Just recently PanJam, through the opening of its 168-room ROK Hotel facility, led a transformation of the former Oceana Hotel at the corner of King Street and Ocean Boulevard across from the world-renowned Kingston Harbour in the heart of the capital city. Aside from that, several other projects, including the installation of a boardwalk, resurfaced roads, refurbished structures, the erection of new buildings and the relocation of several businesses, including popular eateries/restaurants, have been adding to the growing number of activities driving patrons back to one of the island's major commercial districts.
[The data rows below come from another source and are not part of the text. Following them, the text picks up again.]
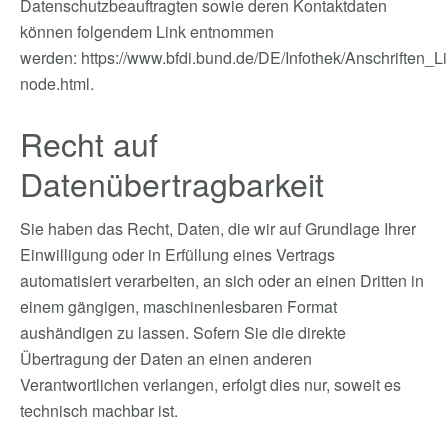
Datenschutzbeauftragten sowie deren Kontaktdaten
können folgendem Link entnommen
werden:
https://www.bfdi.bund.de/DE/Infothek/Anschriften_Li
node.html
.
Recht auf
Datenübertragbarkeit
Sie haben das Recht, Daten, die wir auf Grundlage Ihrer
Einwilligung oder in Erfüllung eines Vertrags
automatisiert verarbeiten, an sich oder an einen Dritten in
einem gängigen, maschinenlesbaren Format
aushändigen zu lassen. Sofern Sie die direkte
Übertragung der Daten an einen anderen
Verantwortlichen verlangen, erfolgt dies nur, soweit es
technisch machbar ist.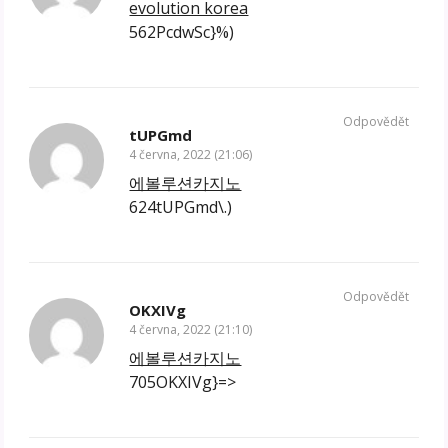
evolution korea
562PcdwSc}%)
Odpovědět
tUPGmd
4 června, 2022 (21:06)
에볼루션카지노
624tUPGmd\.)
Odpovědět
OKXIVg
4 června, 2022 (21:10)
에볼루션카지노
705OKXIVg}=>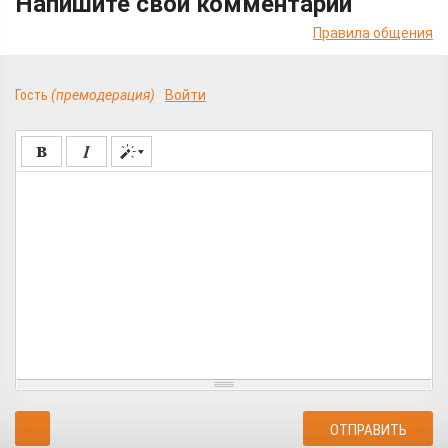
Напишите свой комментарий
Правила общения
Гость
(премодерация)
Войти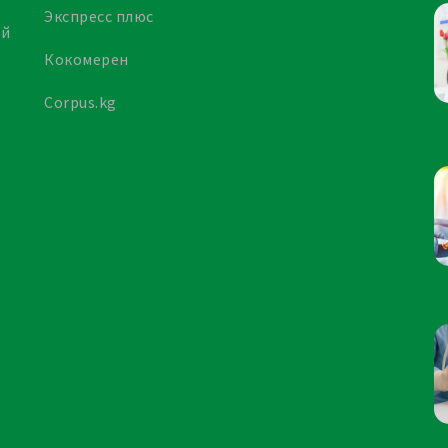
Экспресс плюс
ой
Кокомерен
Corpus.kg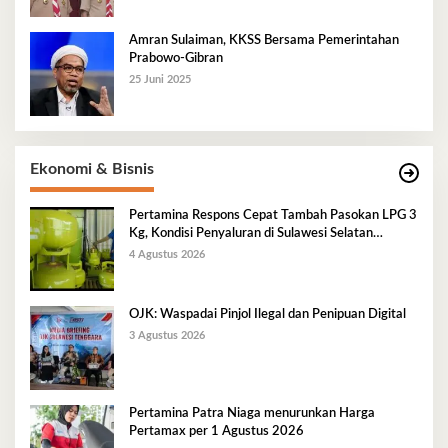
Amran Sulaiman, KKSS Bersama Pemerintahan
Prabowo-Gibran
25 Juni 2025
Ekonomi & Bisnis
Pertamina Respons Cepat Tambah Pasokan LPG 3
Kg, Kondisi Penyaluran di Sulawesi Selatan
Berlangsung Kondusif
4 Agustus 2026
OJK: Waspadai Pinjol Ilegal dan Penipuan Digital
3 Agustus 2026
Pertamina Patra Niaga menurunkan Harga
Pertamax per 1 Agustus 2026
"It is good that there is a new energy emerging where developers now want to come and invest and buy property," Holness further said, underscoring the need for the developments taking place to be done in a planned manner and in line with authorised building codes.
The prime minister stressed that with real estate having emerged as a significant driver of the recovery process, it was imperative for the slate of activities accompanying various projects to be undertaken with a guided and balanced approach whilst preserving and maintaining key fundamental rights.
"In developing these properties one has to ensure that they maintain the environmental and urban planning standards, as minister with responsibility for this area, this is an everyday challenge and we are constantly looking at it, and we have tightened up the regulations and supervision of projects. It's a delicate balance and our aim is not to kill off the real estate industry as this has been a key driver of our recovery and economic growth, but we are here to ensure that we have a rounded and comprehensive redevelopment of our built environment," Holness said.
Lauding the investments of private sector companies in the real estate market, Holness said these entities have been instrumental in assisting Government with its plan to deliver numerous development objectives. In congratulating Kingsley Cooper, chairman of Pulse Investments Limited, on the growth of the Pulse brand over decades, Holness said his hope was for the lifestyle development to further expand in becoming the "Milan of the Caribbean".
The 70-unit lifestyle village which is now operational consists of restaurants, function spaces, guest suites, shops, offices and residential apartments. Pulse is also now in the process of establishing a spa and wedding centre in short order. As for its Pulse Homes development, for which ground was broken, this is to see the buildout of a residential community comprising 30 one and two-bedroom, low-density, eco-friendly houses expected to be completed by 2024.